Kolejne serie naszych obligacji hurtowych, z tym samym terminem zapadalności, mają około 20 mld zł wartości. To sporo. Chociażby z tego powodu są one płynne. Z kolei giełda gwarantuje przejrzystość. Problem w tym, że na rynku międzybankowym bank obraca papierami w imieniu klienta prawie za darmo, w każdym razie za dużo niższe stawki niż na giełdzie. Jeżeli w tym roku sprzedamy obligacje BGK za kolejne 8 mld zł, wartość obu serii także zbliży się do kwot z rynku hurtowego papierów skarbowych. Co czyni te papiery atrakcyjnymi w obrocie międzybankowym. Giełda pracuje nad zwiększeniem atrakcyjności obrotu dla inwestorów i chce rozszerzać swą działalność na papiery dłużne. Prowadzimy rozmowy z GPW. Myślę, że rynek publiczny może być ciekawą alternatywą.
[b]Jak zatem resort finansów widzi przyszłość rynku obligacji?[/b]
W USA do niedawna pozyskiwanie finansowania przez firmy na rynku długu było znacznie bardziej rozpowszechnione niż poprzez kredyty bankowe. Także w Europie w 2009 r. zauważyliśmy gigantyczny wzrost emisji obligacji korporacyjnych – co pokazało, że firmy prywatne mają dostęp do rynku. Banki w Europie Zachodniej miały duże problemy, więc trzeba było szukać alternatywy. U nas rynek nie doszedł do tego momentu z uwagi na ogromną nadpłynność sektora bankowego. Choć banki udzielały mniej kredytów z uwagi głównie na spowolnienie i brak popytu, dostępu do finansowania nie zamknięto. Wydaje się jednak, że nasz rynek kapitałowy jest już dojrzały – mamy dużą liczbę i różnorodność inwestorów na rynku krajowym. To właśnie są potencjalni nabywcy obligacji korporacyjnych (nie zapominajmy o OFE). Ale firmy dalej wolą kredyty bankowe.
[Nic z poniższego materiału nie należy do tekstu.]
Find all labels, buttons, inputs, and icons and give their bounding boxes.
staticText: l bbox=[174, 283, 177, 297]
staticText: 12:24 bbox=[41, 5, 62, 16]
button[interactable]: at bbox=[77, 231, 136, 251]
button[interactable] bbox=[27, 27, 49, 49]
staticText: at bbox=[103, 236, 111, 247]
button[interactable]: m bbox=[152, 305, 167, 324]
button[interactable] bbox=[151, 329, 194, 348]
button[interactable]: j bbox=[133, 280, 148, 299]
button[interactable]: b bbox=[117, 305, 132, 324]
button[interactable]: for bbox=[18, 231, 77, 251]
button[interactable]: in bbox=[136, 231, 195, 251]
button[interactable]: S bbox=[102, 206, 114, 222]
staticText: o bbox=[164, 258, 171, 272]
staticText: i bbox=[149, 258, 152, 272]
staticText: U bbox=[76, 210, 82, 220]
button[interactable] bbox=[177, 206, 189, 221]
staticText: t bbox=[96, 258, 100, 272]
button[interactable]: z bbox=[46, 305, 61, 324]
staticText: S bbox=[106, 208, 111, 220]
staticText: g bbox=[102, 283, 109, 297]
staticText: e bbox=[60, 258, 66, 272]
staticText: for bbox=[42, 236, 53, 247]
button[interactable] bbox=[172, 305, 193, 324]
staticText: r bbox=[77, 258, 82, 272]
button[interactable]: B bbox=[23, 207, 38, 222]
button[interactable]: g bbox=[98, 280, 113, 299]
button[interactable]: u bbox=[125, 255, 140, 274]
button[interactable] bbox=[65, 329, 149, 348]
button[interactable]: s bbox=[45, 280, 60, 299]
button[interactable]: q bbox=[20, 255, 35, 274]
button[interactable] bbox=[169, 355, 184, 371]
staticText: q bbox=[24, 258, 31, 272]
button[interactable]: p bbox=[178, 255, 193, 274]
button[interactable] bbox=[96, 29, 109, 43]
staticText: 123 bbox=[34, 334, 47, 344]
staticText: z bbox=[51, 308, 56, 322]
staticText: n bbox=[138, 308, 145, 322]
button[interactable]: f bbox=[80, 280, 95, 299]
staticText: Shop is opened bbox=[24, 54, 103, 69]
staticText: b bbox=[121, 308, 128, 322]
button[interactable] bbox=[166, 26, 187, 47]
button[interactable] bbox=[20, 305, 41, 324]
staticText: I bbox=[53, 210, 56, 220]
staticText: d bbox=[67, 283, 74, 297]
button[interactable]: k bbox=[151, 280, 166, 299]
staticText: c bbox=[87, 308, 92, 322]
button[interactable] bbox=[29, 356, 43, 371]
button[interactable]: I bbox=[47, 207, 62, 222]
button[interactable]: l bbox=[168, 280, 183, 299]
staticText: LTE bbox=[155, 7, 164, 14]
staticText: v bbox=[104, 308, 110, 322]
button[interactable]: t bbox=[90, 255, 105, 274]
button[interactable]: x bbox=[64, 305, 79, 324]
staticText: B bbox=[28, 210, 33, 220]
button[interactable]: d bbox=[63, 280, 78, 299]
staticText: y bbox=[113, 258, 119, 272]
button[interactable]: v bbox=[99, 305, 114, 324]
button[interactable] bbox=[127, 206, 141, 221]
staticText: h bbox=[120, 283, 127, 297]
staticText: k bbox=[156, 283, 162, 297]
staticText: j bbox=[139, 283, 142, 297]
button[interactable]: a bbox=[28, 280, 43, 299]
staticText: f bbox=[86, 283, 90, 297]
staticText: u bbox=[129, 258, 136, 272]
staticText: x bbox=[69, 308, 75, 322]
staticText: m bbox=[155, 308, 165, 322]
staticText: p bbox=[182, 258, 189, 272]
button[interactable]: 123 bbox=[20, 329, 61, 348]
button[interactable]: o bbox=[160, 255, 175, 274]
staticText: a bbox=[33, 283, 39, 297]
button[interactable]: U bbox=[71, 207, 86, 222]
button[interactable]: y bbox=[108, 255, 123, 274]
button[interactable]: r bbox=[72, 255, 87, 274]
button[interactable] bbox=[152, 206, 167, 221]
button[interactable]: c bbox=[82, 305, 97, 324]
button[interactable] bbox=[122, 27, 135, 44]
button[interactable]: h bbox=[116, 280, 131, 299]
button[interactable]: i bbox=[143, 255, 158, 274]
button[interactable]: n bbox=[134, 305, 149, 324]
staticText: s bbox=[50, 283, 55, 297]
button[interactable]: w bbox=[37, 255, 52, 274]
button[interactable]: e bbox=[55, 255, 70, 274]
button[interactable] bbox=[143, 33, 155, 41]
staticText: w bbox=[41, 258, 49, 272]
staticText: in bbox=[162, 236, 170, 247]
[b]Na razie nie widać fundamentalnego wpływu na Polskę obecnego kryzysu w strefie euro związanego z sytuacją Grecji. Kiedy jednak grecki kryzys mógłby zaszkodzić Polsce?[/b]
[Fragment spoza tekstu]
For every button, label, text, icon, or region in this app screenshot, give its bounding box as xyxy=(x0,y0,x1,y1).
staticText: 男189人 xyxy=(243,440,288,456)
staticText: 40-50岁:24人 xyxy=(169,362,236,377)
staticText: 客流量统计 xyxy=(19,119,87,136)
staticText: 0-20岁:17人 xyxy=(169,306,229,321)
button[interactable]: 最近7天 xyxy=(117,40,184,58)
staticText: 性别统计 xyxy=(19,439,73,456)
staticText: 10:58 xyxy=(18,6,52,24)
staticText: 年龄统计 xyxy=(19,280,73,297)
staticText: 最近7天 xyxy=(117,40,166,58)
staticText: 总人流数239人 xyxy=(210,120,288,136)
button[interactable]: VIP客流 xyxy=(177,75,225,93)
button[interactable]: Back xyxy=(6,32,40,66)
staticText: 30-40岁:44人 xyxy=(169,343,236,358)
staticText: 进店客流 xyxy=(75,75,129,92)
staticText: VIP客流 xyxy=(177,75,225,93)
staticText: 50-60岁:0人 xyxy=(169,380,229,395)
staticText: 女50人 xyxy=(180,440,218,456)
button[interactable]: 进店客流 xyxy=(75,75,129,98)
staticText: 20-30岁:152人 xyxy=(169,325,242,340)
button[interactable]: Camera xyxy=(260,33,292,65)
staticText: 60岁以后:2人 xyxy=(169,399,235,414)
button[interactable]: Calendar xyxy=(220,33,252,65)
Potrafiłbym sobie wyobrazić szereg scenariuszy, które mogłyby nam zaszkodzić. Na przykład taki, że Grecja dostanie bezpośrednie wsparcie od Niemiec. Wtedy spadłyby ceny obligacji niemieckich, co zmniejszyłoby atrakcyjność naszych papierów. Ale jest to scenariusz, który wydaje się nierealny. Generalnie, jak dotąd, byliśmy beneficjentem greckich trudności. Inwestorzy odwrócili się od nich i innych krajów południa Europy, szukając bezpieczniejszych, mniej zadłużonych krajów, które jednakże oferują wystarczającą premię w stosunku do obligacji niemieckich czy francuskich. Polska, w dodatku ze wzrostem gospodarczym, idealnie spełnia te warunki. Duży napływ inwestorów zagranicznych obniża nasz koszt finansowania.
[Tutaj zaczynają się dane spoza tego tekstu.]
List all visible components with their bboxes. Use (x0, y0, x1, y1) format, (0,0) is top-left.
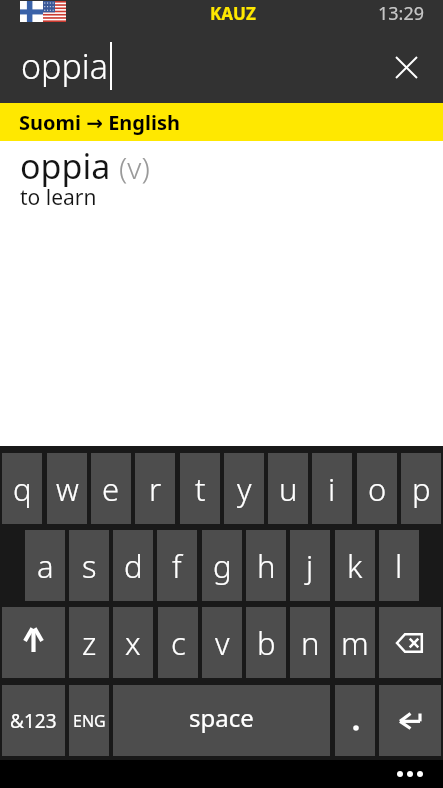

[b]Niedawno minister Jacek Rostowski wyszedł z inicjatywą, aby pokazywać, że nasze zadłużenie, odliczając koszty związane z OFE, to nie 50, lecz jedynie 30 proc. PKB. Co dalej się z tym dzieje??[/b] Eurostat bardzo jednoznacznie powiedział, że OFE nie są częścią sektora finansów publicznych, więc niestety nie możemy tak po prostu pokazać, że nasze zadłużenie wynosi tylko 30 proc. PKB. To, co możemy zrobić, aby być porównywalni, to pokazać wszystkie formy finansowania i istniejące zobowiązania. Np. poziom zadłużenia Korei Południowej to ok. 40 proc. PKB. Niewiele. Ale realnie jest to powyżej 80 proc., z uwagi na poręczenia udzielone przez Skarb Państwa obligacjom wyemitowanym przez rozmaite agencje z sektora publicznego. Z punktu widzenia inwestorów ważne jest 80, a nie 40 proc.Polska ma bufor sięgający około 20 proc. PKB, który stanowią aktywa OFE. W ten sposób mamy już teraz sfinansowaną część emerytur. Włochy czy Niemcy z systemem „pay as you go” nie emitują teraz długu na rzecz przyszłych świadczeń, ale nie oznacza to, że nie mają zobowiązań dotyczących przyszłych emerytur.